Extracted page text data:
┄┄┄┄┄┄┄┄┄┄
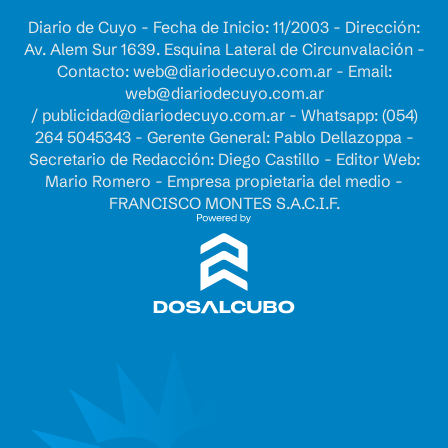
Diario de Cuyo - Fecha de Inicio: 11/2003 - Dirección:
Av. Alem Sur 1639. Esquina Lateral de Circunvalación -
Contacto:
web@diariodecuyo.com.ar
- Email:
web@diariodecuyo.com.ar
/
publicidad@diariodecuyo.com.ar
-
Whatsapp: (054)
264 5045343 - Gerente General: Pablo Dellazoppa -
Secretario de Redacción: Diego Castillo - Editor Web:
Mario Romero - Empresa propietaria del medio -
FRANCISCO MONTES S.A.C.I.F.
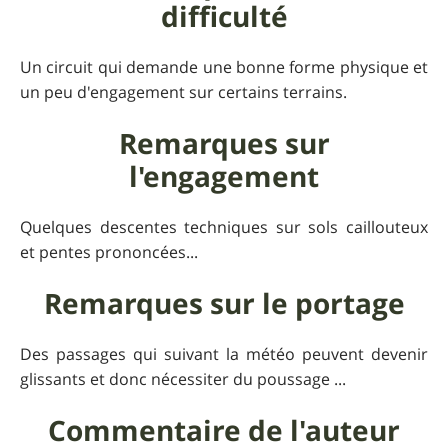
difficulté
Un circuit qui demande une bonne forme physique et
un peu d'engagement sur certains terrains.
Remarques sur
l'engagement
Quelques descentes techniques sur sols caillouteux
et pentes prononcées...
Remarques sur le portage
Des passages qui suivant la météo peuvent devenir
glissants et donc nécessiter du poussage ...
Commentaire de l'auteur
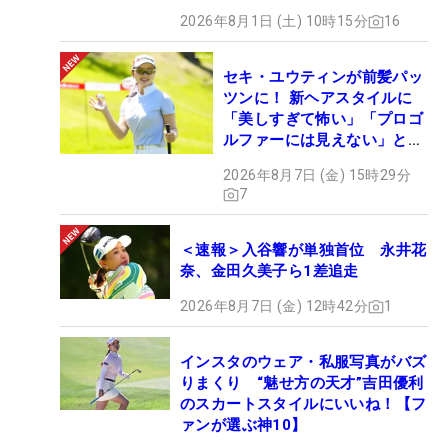
2026年8月1日 (土) 10時15分
16
セキ・ユウティンが前髪パッ
ツンに！ 新ヘアスタイルに
「美しすぎて怖い」「プロゴ
ルファーには見えない」とコ
メント殺到
2026年8月7日 (金) 15時29分
7
＜速報＞入谷響が単独首位 永井花
奈、金田久美子ら1差追走
2026年8月7日 (金) 12時42分
1
インスタのウェア・私服写真がバズ
りまくり “魅せ方の天才”吉田優利
のスカートスタイルにいいね！【フ
ァンが選ぶ神10】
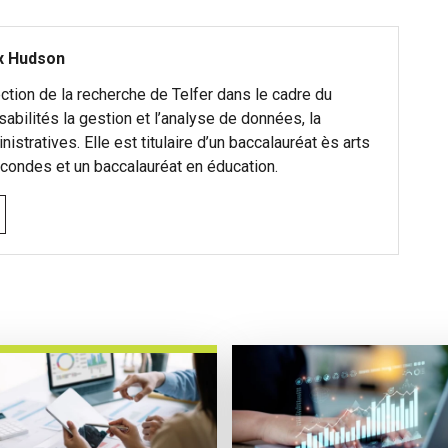
x Hudson
ction de la recherche de Telfer dans le cadre du
sabilités la gestion et l’analyse de données, la
stratives. Elle est titulaire d’un baccalauréat ès arts
ondes et un baccalauréat en éducation.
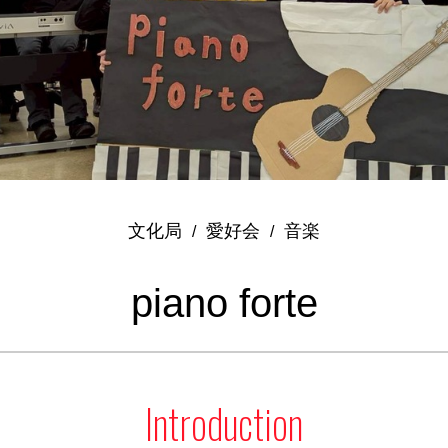
文化局
愛好会
音楽
/
/
piano forte
Introduction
┄┄┄┄┄┄┄┄┄┄
**Work to complete**
Reproduce the entries above exactly, without images.

**Exercise answer**
Diario de Cuyo - Fecha de Inicio: 11/2003 - Dirección:
Av. Alem Sur 1639. Esquina Lateral de Circunvalación -
Contacto:
web@diariodecuyo.com.ar
- Email:
web@diariodecuyo.com.ar
/
publicidad@diariodecuyo.com.ar
-
Whatsapp: (054)
264 5045343 - Gerente General: Pablo Dellazoppa -
Secretario de Redacción: Diego Castillo - Editor Web:
Mario Romero - Empresa propietaria del medio -
FRANCISCO MONTES S.A.C.I.F.
difficulté
Un circuit qui demande une bonne forme physique et
un peu d'engagement sur certains terrains.
Remarques sur
l'engagement
Quelques descentes techniques sur sols caillouteux
et pentes prononcées...
Remarques sur le portage
Des passages qui suivant la météo peuvent devenir
glissants et donc nécessiter du poussage ...
Commentaire de l'auteur
2026年8月1日 (土) 10時15分
16
セキ・ユウティンが前髪パッ
ツンに！ 新ヘアスタイルに
「美しすぎて怖い」「プロゴ
ルファーには見えない」とコ
メント殺到
2026年8月7日 (金) 15時29分
7
＜速報＞入谷響が単独首位 永井花
奈、金田久美子ら1差追走
2026年8月7日 (金) 12時42分
1
インスタのウェア・私服写真がバズ
りまくり “魅せ方の天才”吉田優利
のスカートスタイルにいいね！【フ
ァンが選ぶ神10】
x Hudson
ction de la recherche de Telfer dans le cadre du
sabilités la gestion et l’analyse de données, la
stratives. Elle est titulaire d’un baccalauréat ès arts
ondes et un baccalauréat en éducation.
文化局
愛好会
音楽
/
/
piano forte
Introduction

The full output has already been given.